Torno dal concerto bolognese di Waters con alcune vivide impressioni. Uno spettacolo maestoso, soprattutto grazie ai visuals che accompagnano da sempre la carriera di Roger. Ma l’aspetto visivo senza un’idea di fondo diventa baraccone kitsch.
Anche la scaletta è a un pelo dall’autocelebrativo greatest hits, e bisogna ammettere che prende pochi rischi, saltando a piè pari trentasette anni di carriera.
Roger è in grande forma fisica, il morale sembra curiosamente molto alto e anche al basso regala una buona performance, in cui si cimenta addirittura con l’intro di pigs.
La band suona, offrendo uno spettacolo energico e preciso, in cui Jonathan Wilson fa le veci vocali di Gilmour e chitarristiche di Snowy White, mentre un inappuntabile Kilminster ricalca fedelmente la chitarra solista floydiana.
Dove sta la forza dello spettacolo watersiano? L’età gli ha portato presenza scenica e la saggezza di trovare un filo conduttore in una scaletta che sulla carta sembrava un minestrone autocelebrativo. Ma lui recupera animals, che suona per due terzi, e fa ruotare lo show sulla contrapposizione tra noi e loro, in un presente in cui cani e maiali esportano democrazia e a noi viene data la possibilità di resistere.
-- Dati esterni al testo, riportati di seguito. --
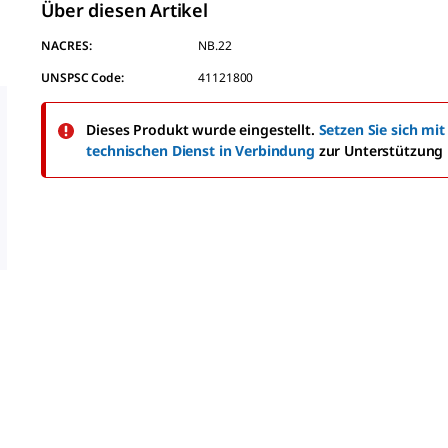
Über diesen Artikel
NACRES:
NB.22
UNSPSC Code:
41121800
Dieses Produkt wurde eingestellt.
Setzen Sie sich mi
technischen Dienst in Verbindung
zur Unterstützung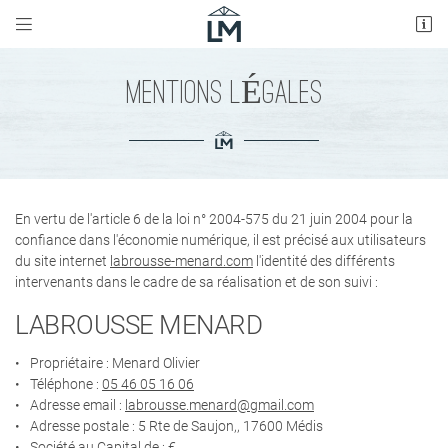


5 Rte de Saujon,
17600 Médis
05 46 05 16 06
MENTIONS LÉGALES
En vertu de l'article 6 de la loi n° 2004-575 du 21 juin 2004 pour la
confiance dans l'économie numérique, il est précisé aux utilisateurs
du site internet
labrousse-menard.com
l'identité des différents
intervenants dans le cadre de sa réalisation et de son suivi :
Adresse email de réception

LABROUSSE MENARD
Propriétaire : Menard Olivier
Recopier le code ci-contre

Téléphone :
05 46 05 16 06
Rafraîchir le captcha
Adresse email :

Adresse postale : 5 Rte de Saujon,, 17600 Médis
Société au Capital de : €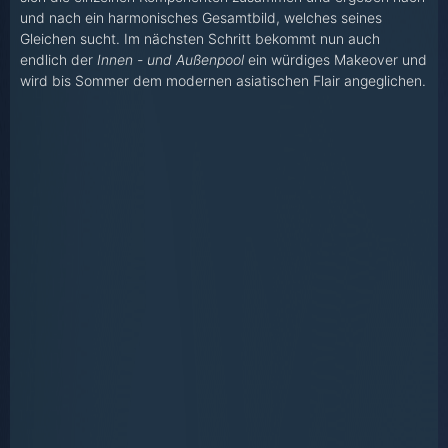
und nach ein harmonisches Gesamtbild, welches seines
Gleichen sucht. Im nächsten Schritt bekommt nun auch
endlich der
Innen - und Außenpool
ein würdiges Makeover und
wird bis Sommer dem modernen asiatischen Flair angeglichen.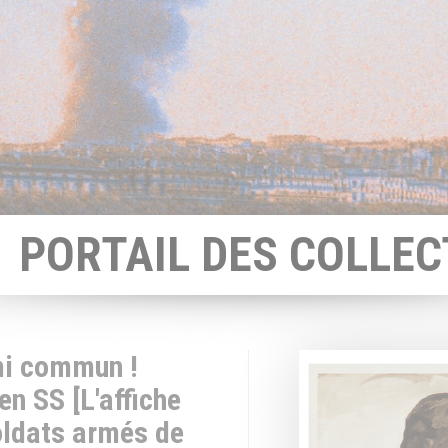
PORTAIL DES COLLEC
mi commun !
en SS [L'affiche
oldats armés de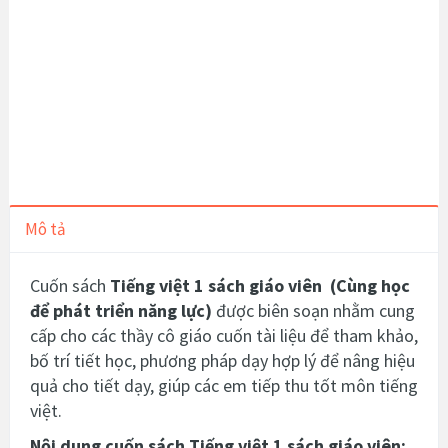
Mô tả
Cuốn sách
Tiếng việt 1 sách giáo viên
(Cùng học
để phát triển năng lực)
được biên soạn nhằm cung
cấp cho các thầy cô giáo
cuốn tài liệu để tham khảo,
bố trí tiết học, phương pháp dạy hợp lý để nâng hiệu
quả cho tiết dạy, giúp các em tiếp thu tốt môn tiếng
việt.
Nội dung cuốn sách Tiếng việt 1 sách giáo viên:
Sono la presenza di Roger, i filmati e alcune trovate scenografiche mozzafiato (come l’apparizione della Battersea Station) che delineano il perché. Così riesce a fare convivere musica, arte visiva e politica senza eccedere in retorica e con una setlist di assoluto valore.
Un amico ha ascoltato mezzo concerto da fuori e mi è sembrato perplesso, perché gli arrangiamenti ricalcavano fin troppo gli originali. Ma non aveva visto e vissuto.
Molti presenti hanno elevato i cellulari e oscurato la visuale per minuti, convinti di poter catturare il loro fleeting glimpse.